The student-led eco-advocacy and education movement Teens Turning Green made October 2011 into a month to mobilize eco-consciousness. Through its ambitious, first-of-its-kind effort dubbed Project Green Challenge (PGC), and in conjunction with sponsors including eco-friendly feminine hygiene brand Natracare, the organization encouraged high school and college students nationwide to engage with a number of environmental issues. Participants were invited to take part in a unique eco-challenge on each day of the month, with the culmination being the Green University event held in San Francisco for a select group of finalists.
“It was enormously ambitious, way beyond anything we could’ve imagined, or we probably never would have gone there. And it was extraordinarily successful, and, for us, the best work we’ve ever done,” says Teens Turning Green founder and director Judi Shils of the effort. She explains that a dedicated team of 15 student interns guided the project’s development throughout the summer, led by Teens Turning Green’s cofounder and her daughter, Erin. The 30-day Challenge consisted of prescribed activities with themes like “Labeling” and “Disposable to Reusable.” Each daily challenge carried prizes for standout responses, and was broken down into several levels of difficulty and involvement, from Green to Greener to Greenest.
After the Challenge period was completed, PGC participants were able to apply for the Challenge finals. Along with point totals accumulated throughout the month, applicants were judged on a written “final exam” essay and a video recapping of what they’d learned. “We looked very seriously at leadership capabilities, because we want these kids to really be able to take it on and be the inspiration for students from campuses all over the world,” says Shils.
12 PGC finalists were chosen from a pool to participate in the 2-day Green U. educational summit in San Francisco from December 3–4. There, students were promised the chance to interact with green leaders and featured speakers in a small-group environment.
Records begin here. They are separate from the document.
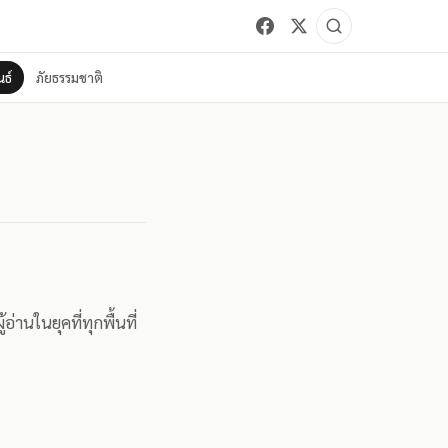
ธ์
ภัยธรรมชาติ
านในยุคที่ทุกพื้นที่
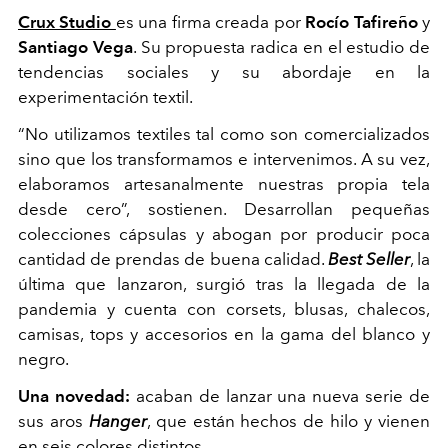
Crux Studio
es una firma creada por
Rocío Tafireño
y
Santiago Vega
. Su propuesta radica en el estudio de
tendencias sociales y su abordaje en la
experimentación textil.
“No utilizamos textiles tal como son comercializados
sino que los transformamos e intervenimos. A su vez,
elaboramos artesanalmente nuestras propia tela
desde cero”, sostienen. Desarrollan pequeñas
colecciones cápsulas y abogan por producir poca
cantidad de prendas de buena calidad.
Best Seller
, la
última que lanzaron, surgió tras la llegada de la
pandemia y cuenta con corsets, blusas, chalecos,
camisas, tops y accesorios en la gama del blanco y
negro.
Una novedad:
acaban de lanzar una nueva serie de
sus aros
Hanger
, que están hechos de hilo y vienen
en seis colores distintos.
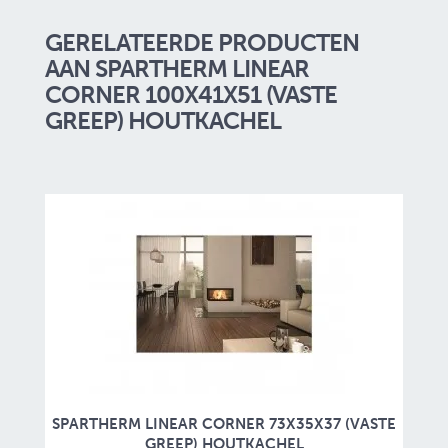
GERELATEERDE PRODUCTEN
AAN SPARTHERM LINEAR
CORNER 100X41X51 (VASTE
GREEP) HOUTKACHEL
SPARTHERM LINEAR CORNER 73X35X37 (VASTE
GREEP) HOUTKACHEL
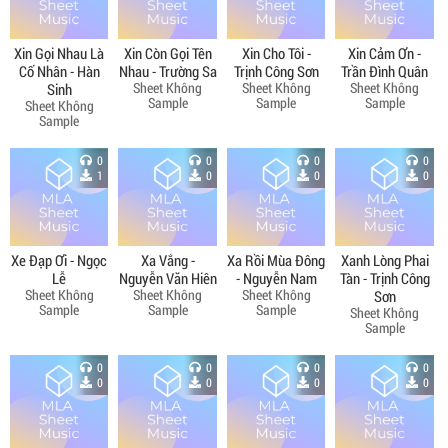
Xin Gọi Nhau Là
Xin Còn Gọi Tên
Xin Cho Tôi -
Xin Cảm Ơn -
Cố Nhân - Hàn
Nhau - Trường Sa
Trịnh Công Sơn
Trần Đình Quân
Sheet Không
Sheet Không
Sheet Không
Sinh
Sample
Sample
Sample
Sheet Không
Sample
0
0
0
0
1
0
0
0
Xe Đạp Ơi - Ngọc
Xa Vắng -
Xa Rồi Mùa Đông
Xanh Lòng Phai
Lễ
Nguyễn Văn Hiên
- Nguyễn Nam
Tàn - Trịnh Công
Sheet Không
Sheet Không
Sheet Không
Sơn
Sample
Sample
Sample
Sheet Không
Sample
0
0
0
0
0
0
0
0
The project finalists were to be joined in attendance by participants from schools across the country, including students and teachers from the San Francisco Bay area. The goal was to create forward-looking momentum for environmental action, in part by creating plans for Teens Turning Green in 2012. Those plans will include a new initiative every month beginning in January, according to Shils.
In addition to all finalists receiving donated prizes, one individual was to be awarded a Grand Prize that included a $5,000 college scholarship donated by Natracare. The company has been in support of Teens Turning Green campaign for years, according to Susie Hewson, founder and developer of Natracare. “That’s probably because we have an affinity for their way of communicating with young people, and the messages that we share as green activists,” Hewson says.
The genesis of PGC came at last year’s Natural Products Expo West in Anaheim, CA. After speaking with Shils and daughter Erin at the Natracare booth, Hewson decided her company would get on board with the idea of reaching out to young people in such an interactive way. “After discussing it for probably only about 10 minutes, we knew then that we would want to help them to bring this event to the fore,” she says. At that point, none involved knew how big the project would become, or that it would be as successful in its inaugural year as it turned out to be. Now, Teens Turning Green, founded in 2005 as Teens for Safe Cosmetics, is already starting to build toward next year based on feedback they’ve received. “For me personally, it’s really about knowing that you are able to inspire and effect change. And that you’re able to mentor, and that the kids really take the journey with you,” Shils says.
Natracare established a companion Web site to the PGC online headquarters, which served to promote the challenges and to provide additional information to participants. The project served as a natural complement to the company’s existing Natracare Sisters program, an educational outreach effort designed to make young women more aware of environmental issues. “The only way to bring about change is through education, in the right age group, where people can really look at things and make choices,” says Hewson.